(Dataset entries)

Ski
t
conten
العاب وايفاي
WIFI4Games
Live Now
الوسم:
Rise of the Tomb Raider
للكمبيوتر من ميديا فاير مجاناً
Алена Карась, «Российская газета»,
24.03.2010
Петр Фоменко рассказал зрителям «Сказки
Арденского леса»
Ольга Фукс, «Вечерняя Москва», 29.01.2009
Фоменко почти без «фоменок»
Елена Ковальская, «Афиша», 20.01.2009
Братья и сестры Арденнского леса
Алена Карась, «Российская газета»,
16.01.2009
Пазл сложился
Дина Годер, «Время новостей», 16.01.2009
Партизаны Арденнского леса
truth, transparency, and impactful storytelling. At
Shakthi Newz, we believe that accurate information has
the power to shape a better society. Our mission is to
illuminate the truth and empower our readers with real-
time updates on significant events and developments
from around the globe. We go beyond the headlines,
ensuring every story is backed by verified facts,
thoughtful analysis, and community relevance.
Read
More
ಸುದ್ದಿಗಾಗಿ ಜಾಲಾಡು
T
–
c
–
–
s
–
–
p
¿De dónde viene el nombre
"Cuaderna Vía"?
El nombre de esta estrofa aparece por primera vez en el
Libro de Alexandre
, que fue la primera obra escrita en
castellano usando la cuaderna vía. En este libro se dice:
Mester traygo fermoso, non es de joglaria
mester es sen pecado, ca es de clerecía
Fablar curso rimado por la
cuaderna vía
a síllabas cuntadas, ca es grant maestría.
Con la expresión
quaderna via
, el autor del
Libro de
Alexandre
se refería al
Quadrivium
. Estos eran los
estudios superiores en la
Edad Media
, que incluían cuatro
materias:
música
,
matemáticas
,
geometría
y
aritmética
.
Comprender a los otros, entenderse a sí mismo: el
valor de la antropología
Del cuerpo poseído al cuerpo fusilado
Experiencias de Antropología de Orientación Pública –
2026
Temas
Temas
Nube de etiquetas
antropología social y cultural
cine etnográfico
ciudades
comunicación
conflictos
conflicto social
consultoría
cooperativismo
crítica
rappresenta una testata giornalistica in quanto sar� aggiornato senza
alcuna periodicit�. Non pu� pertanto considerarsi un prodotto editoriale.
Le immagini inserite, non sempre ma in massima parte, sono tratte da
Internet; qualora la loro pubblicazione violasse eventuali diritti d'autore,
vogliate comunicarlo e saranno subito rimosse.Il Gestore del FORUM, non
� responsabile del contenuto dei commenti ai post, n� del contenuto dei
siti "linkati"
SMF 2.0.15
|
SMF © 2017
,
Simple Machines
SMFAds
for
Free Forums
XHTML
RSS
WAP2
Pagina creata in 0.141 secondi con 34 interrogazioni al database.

— Task goal —
Lines of the data above that include the string "truth" must each be copied.

— Output below —
truth, transparency, and impactful storytelling. At
illuminate the truth and empower our readers with real-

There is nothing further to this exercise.